Thursday, May 4, 2023
Ralph and I are tuning in to a week-long online conference centered around a particular note-taking app that we use. I say “note-taking” to keep it simple, but it’s really a quite powerful app that lets you create all sorts of links between your notes , and it gives you a sort of mind map of how all your stuff is connected.
Some people call it a brain tree, or a second brain. The guiding principle behind it is “linking your thinking,” based on the premise that you don’t think in isolated documents, but in a web of ideas that sort of mesh and collide and reference each other. And if you can somehow see those relationships, you can start to be more productive and creative.
If this sounds like a lot, it kind of is. I was looking forward to the conference to help untangle some of the conceptual stuff and put me on a practical path to making the most of this app.
Today there was a talk that I particularly enjoyed, that was the precise exact thing I had been hoping for. It was full of excellent ideas for actually being creative, and letting the app do some of the work. It was given by a highly skilled researcher who was an engaging and witty teacher.

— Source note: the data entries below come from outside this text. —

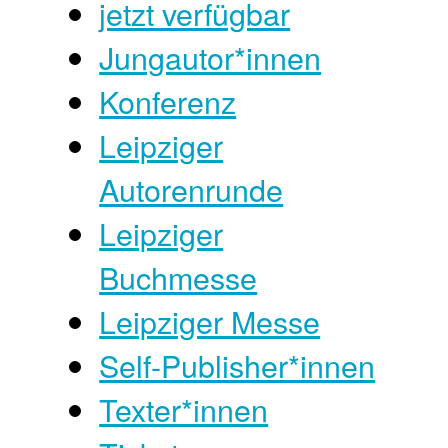
jetzt verfügbar
Jungautor*innen
Konferenz
Leipziger
Autorenrunde
Leipziger
Buchmesse
Leipziger Messe
Self-Publisher*innen
Texter*innen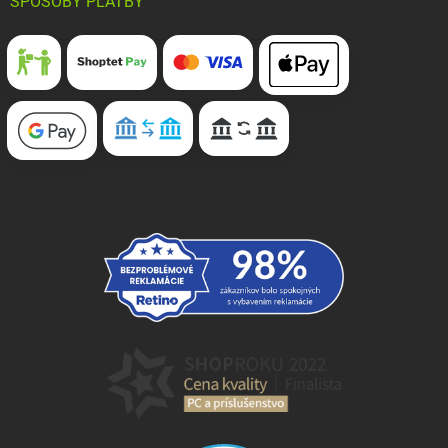
SPÔSOBY PLATBY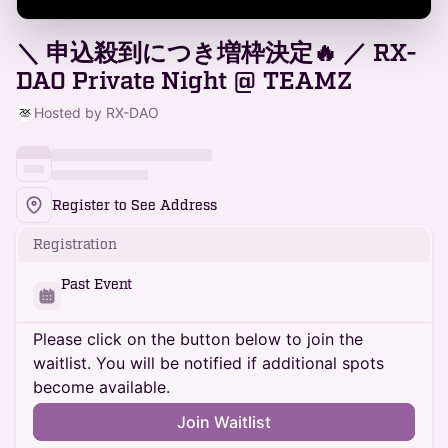
＼ 申込殺到につき増枠決定🔥 ／ RX-
DAO Private Night @ TEAMZ
Hosted by RX-DAO
Register to See Address
Registration
Past Event
Please click on the button below to join the
waitlist. You will be notified if additional spots
become available.
Join Waitlist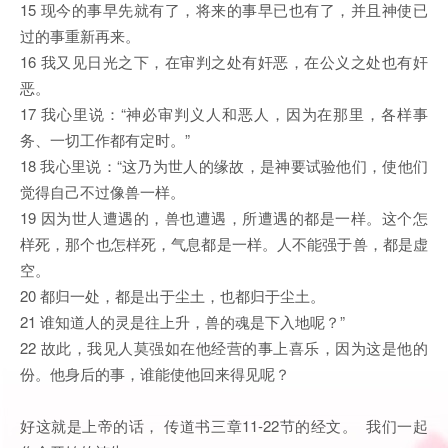
15 现今的事早先就有了，将来的事早已也有了，并且神使已
过的事重新再来。
16 我又见日光之下，在审判之处有奸恶，在公义之处也有奸
恶。
17 我心里说：“神必审判义人和恶人，因为在那里，各样事
务、一切工作都有定时。”
18 我心里说：“这乃为世人的缘故，是神要试验他们，使他们
觉得自己不过像兽一样。
19 因为世人遭遇的，兽也遭遇，所遭遇的都是一样。这个怎
样死，那个也怎样死，气息都是一样。人不能强于兽，都是虚
空。
20 都归一处，都是出于尘土，也都归于尘土。
21 谁知道人的灵是往上升，兽的魂是下入地呢？”
22 故此，我见人莫强如在他经营的事上喜乐，因为这是他的
份。他身后的事，谁能使他回来得见呢？
好这就是上帝的话， 传道书三章11-22节的经文。 我们一起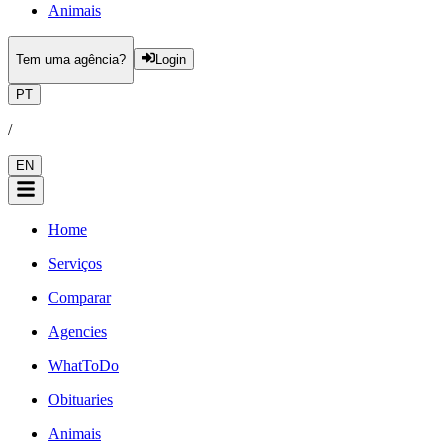
Animais
Tem uma agência?
Login
PT
/
EN
Home
Serviços
Comparar
Agencies
WhatToDo
Obituaries
Animais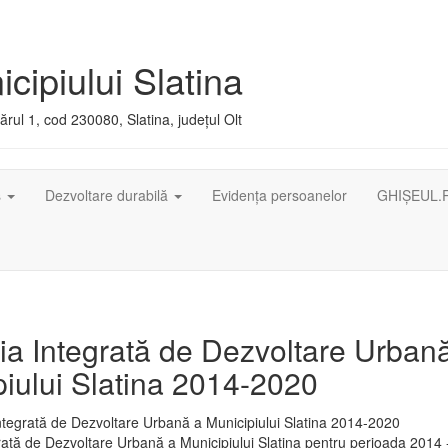
cipiului Slatina
rul 1, cod 230080, Slatina, județul Olt
ș
Dezvoltare durabilă
Evidența persoanelor
GHIȘEUL.
ia Integrată de Dezvoltare Urban
iului Slatina 2014-2020
rată de Dezvoltare Urbană a Municipiului Slatina pentru perioada 2014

She also had a fair amount of Portuguese accent.
Things were going rather well, and I was enjoying her anecdote about carrot cake and dreamily imagining making some this weekend, when she got to a part of her presentation that was focused on… well, focus.
Except with her accent, every time she spoke the word it came out as fuckus.
First we had to choose an object to fuckus on.
And if we were making the carrot cake, we had to fuckus on the carrot cake. And once you put it on the table, you would fuckus on the table.
Since I was half a brain deep in my own carrot cake fantasy, it startled me at first. Then it amused me. Then I was giggling like an eighth grader, with tears streaming down my cheeks, desperately trying to fuckus on what she was saying, but only able to screech-snort every time the word came out of her mouth.
I mean, she used that word a lot of times. And I laughed after every single one.
The good news is that I can’t wait to go back and listen to her talk again, because she had some really great advice for being creative. The other good news is that it really did help me be creative, because it birthed this blog. I guess that’s what happens when you fuckus.
Sometimes, even if it’s juvenile and ridiculous, you need a good laugh.
I know today is May the Fourth and it’s commandeered by all things Star Wars, but I am making it May the Mirth. Because all the Netflix comedy specials ever aired did not make me laugh as much as I did today.
It also got me thinking about things that inspire this sort of uncontrollable mirth. They aren’t rational. They probably aren’t even funny. But something just tickles your funny bone and you can’t help yourself.
A particular incident in college came to mind, as these arbitrary things do when they affect you in a way that you remember three decades later.
I was in French class, and my professor was a tiny elderly lady with round glasses and a very energetic, animated personality. She held class round-robin style, with everyone in chairs in a circle. I was sitting next to a friend who was also taking the class.
I haven’t got a clue what the lesson was about, all I know is that at one point the professor got so excited about whatever knowledge she was imparting that she knocked her own glasses off her face. Without missing a beat she scooped them up, set them back in place and kept going.
I’ll tell you right now that the only thing worse than sitting facing all of your college classmates and trying not to giggle like an eighth grader is sitting next to your friend and catching her eye every few seconds while choking down the laughter and pretending something got stuck in your throat so you have to cough-guffaw to get it out.
I think what makes things funny is that you never know what will make something funny.
So treat yourself to a few minutes of connecting your own mental notes to come up with something that you found snortingly hilarious. I bet you’ll still shed a few years about it today.
Photo: a screen shot of my brain tree. That big chunk on the left are all my notes about cocktails. All that scattered stuff, well, that’s just my brain.